If you’ve missed Elisabeth Moss’s trademark furious stare-to-camera, Apple TV+’s Shining Girls might be for you. A word of warning, however: You’ll never find out what a “shining girl” is, or really, how they came to exist in the first place. By the end, that’ll probably be the least of your concerns.
Part gritty detective thriller, part multi-verse sci-fi, and part trauma survival drama, Shining Girls adapts Lauren Beukes’ 2013 novel into an eight-episode arc that takes some major departures from its source material. Moss plays Kirby, an assault survivor and Chicago Sun-Times archivist who insists on getting involved in a colleague’s reporting on a murdered woman whose attack bears striking similarities to her own.
The problem? Kirby’s reality has been unstable since her assault years ago. Sometimes she wakes up to discover that her cat, Grendel, has transformed into a beefy pit bull. Sometimes she wakes up married to a co-worker. Sometimes she arrives home only to find out she no longer lives in her apartment—and, more ominously, that she never did.
Multi-verses, a certain Will Ferrell character might say, are so hot right now. As Russian Doll returns with a new season Netflix and Everything Everywhere All at Once takes victory laps at the box office, Shining Girls’ premise feels incredibly timely. Still, viewers might find themselves wishing that the execution lived up to its premise.
As skilled as Moss has become at making a meal out of outsmarting and outlasting heinous men—be they lewd and lascivious bosses on 1960s Madison Avenue or theocratic fascists in a dystopian alternate reality—any hero is only as compelling as the trials they overcome. And in this case, the villain is both vaguely written and bizarrely benign. It’s not just him, either; the circuitous, tiresomely-stretched-out series fails to establish any real characters beyond its protagonist.
Kirby’s attacker, a man named Harper, is a nightmare on paper: a serial killer who never seems to age, and whose records seemingly no one can track down. Kirby is the only survivor of his grisly attacks, characterized both by their brutality and the distinctive pattern in which the assailant slices the women’s bodies open, from chest to stomach. Why, then, is it so impossible to feel even a little afraid of him when we finally meet him?
Actor Jamie Bell plays our mysterious killer with unsettling smoothness, but he never comes close to reaching the menace his character desperately needs. Harper’s backstory, vague at best and nearly inscrutable at worst, does him few favors, and his motivations are tough to discern until Kirby articulates them in helpful expository fashion at the very end.
Oh—and even after we get to the root of Harper’s preternatural killing abilities, it’s still not entirely clear how the mechanism behind them came to be or how it actually works. Maybe these dangling threads will serve as a jumping-off point for a potential second season—or maybe they’ll just piss people off.
Perhaps most frustrating about Shining Girls, however, is the degree to which it wastes strong, accomplished performers on underbaked characters.
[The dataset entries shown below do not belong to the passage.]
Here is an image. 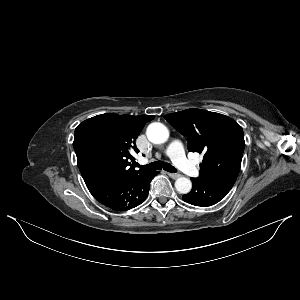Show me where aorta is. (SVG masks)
Instances as JSON below:
<instances>
[{
	"mask_svg": "<svg viewBox=\"0 0 300 300\" xmlns=\"http://www.w3.org/2000/svg\"><path fill=\"white\" fill-rule=\"evenodd\" d=\"M147 138L154 144H162L167 141L169 131L167 127L159 122L151 123L146 130ZM175 188L181 194H187L191 191L192 182L186 177H179L175 181Z\"/></svg>",
	"mask_w": 300,
	"mask_h": 300,
	"instance_id": "aorta-1",
	"label": "aorta"
}]
</instances>
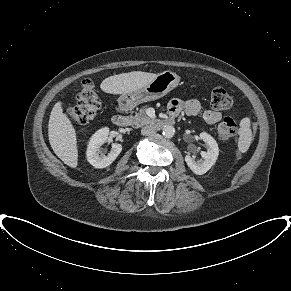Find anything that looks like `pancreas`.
<instances>
[{
    "label": "pancreas",
    "instance_id": "obj_1",
    "mask_svg": "<svg viewBox=\"0 0 291 291\" xmlns=\"http://www.w3.org/2000/svg\"><path fill=\"white\" fill-rule=\"evenodd\" d=\"M146 107L147 106H143L134 116L129 117V123L132 127L139 128L154 121V119H151L146 115Z\"/></svg>",
    "mask_w": 291,
    "mask_h": 291
}]
</instances>
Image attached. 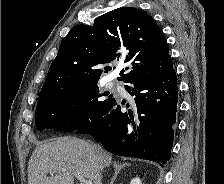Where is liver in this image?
<instances>
[{"label": "liver", "mask_w": 224, "mask_h": 184, "mask_svg": "<svg viewBox=\"0 0 224 184\" xmlns=\"http://www.w3.org/2000/svg\"><path fill=\"white\" fill-rule=\"evenodd\" d=\"M111 163L112 156L98 145L74 137L55 138L32 153L28 184H74L75 174L102 184V170Z\"/></svg>", "instance_id": "6515ba94"}]
</instances>
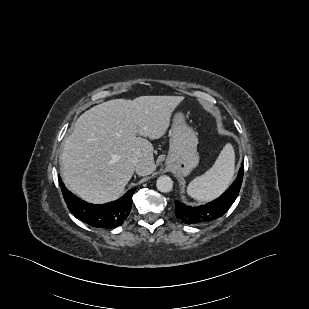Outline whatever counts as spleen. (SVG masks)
<instances>
[{
  "label": "spleen",
  "mask_w": 309,
  "mask_h": 309,
  "mask_svg": "<svg viewBox=\"0 0 309 309\" xmlns=\"http://www.w3.org/2000/svg\"><path fill=\"white\" fill-rule=\"evenodd\" d=\"M235 167V153L231 144H226L213 166L203 175L190 182L187 193L199 201L218 197L232 181Z\"/></svg>",
  "instance_id": "3e777b00"
}]
</instances>
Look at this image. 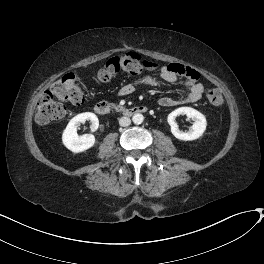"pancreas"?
<instances>
[{"label": "pancreas", "instance_id": "pancreas-1", "mask_svg": "<svg viewBox=\"0 0 264 264\" xmlns=\"http://www.w3.org/2000/svg\"><path fill=\"white\" fill-rule=\"evenodd\" d=\"M113 109H115L116 111H123L124 110V107L121 106V105H116V104H112L111 105Z\"/></svg>", "mask_w": 264, "mask_h": 264}]
</instances>
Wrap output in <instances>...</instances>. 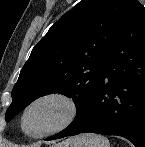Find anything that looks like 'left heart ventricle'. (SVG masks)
<instances>
[{
    "instance_id": "1",
    "label": "left heart ventricle",
    "mask_w": 145,
    "mask_h": 147,
    "mask_svg": "<svg viewBox=\"0 0 145 147\" xmlns=\"http://www.w3.org/2000/svg\"><path fill=\"white\" fill-rule=\"evenodd\" d=\"M67 114L66 107L58 101H48L35 106L26 118L28 130L38 132L60 124Z\"/></svg>"
}]
</instances>
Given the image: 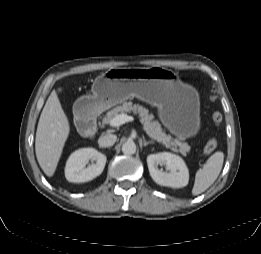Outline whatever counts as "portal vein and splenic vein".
Masks as SVG:
<instances>
[{
    "label": "portal vein and splenic vein",
    "mask_w": 261,
    "mask_h": 254,
    "mask_svg": "<svg viewBox=\"0 0 261 254\" xmlns=\"http://www.w3.org/2000/svg\"><path fill=\"white\" fill-rule=\"evenodd\" d=\"M133 120L134 118L132 116H128L127 114H119L110 120L109 125L111 127H119L122 124Z\"/></svg>",
    "instance_id": "18ae733b"
}]
</instances>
Moss’s refusal to phone anything in shines as brightly as ever, but her story here feels less like a new destination than a faded slideshow of places she’s taken us before. Hamilton alum Phillipa Soo plays an astronomer whose public presentations double as metaphysical exposition dumps. She has no discernible personality beyond eventually becoming a foil to Kirby when her reality starts to unravel in the same fashion. Narcos’ Wagner Moura, who plays the droopy-faced alcoholic reporter Dan, has the meatiest role after Moss, and he plays it with admirable dimension—one minute he’s frowning at a corpse in a sewer, and the next he’s getting blitzed beyond all recognition at a bar. Even that performance, however, feels oddly subdued.
In fact, every facet of Shining Girls feels a little too restrained. The series might bill itself as a mystery-thriller, but its tone often feels more procedural. Aesthetically, it’s more Law & Order than Zodiac; the blue-and gray-filtered Chicago cityscape is more drab than gritty, cold but never chilling. As successful as this series might be intellectually, it also fails to establish the lurching anxiety necessary to actually grip its audience by the gut. In the absence of that tension, we’re left with another lackluster thriller that never shines as brightly as it could.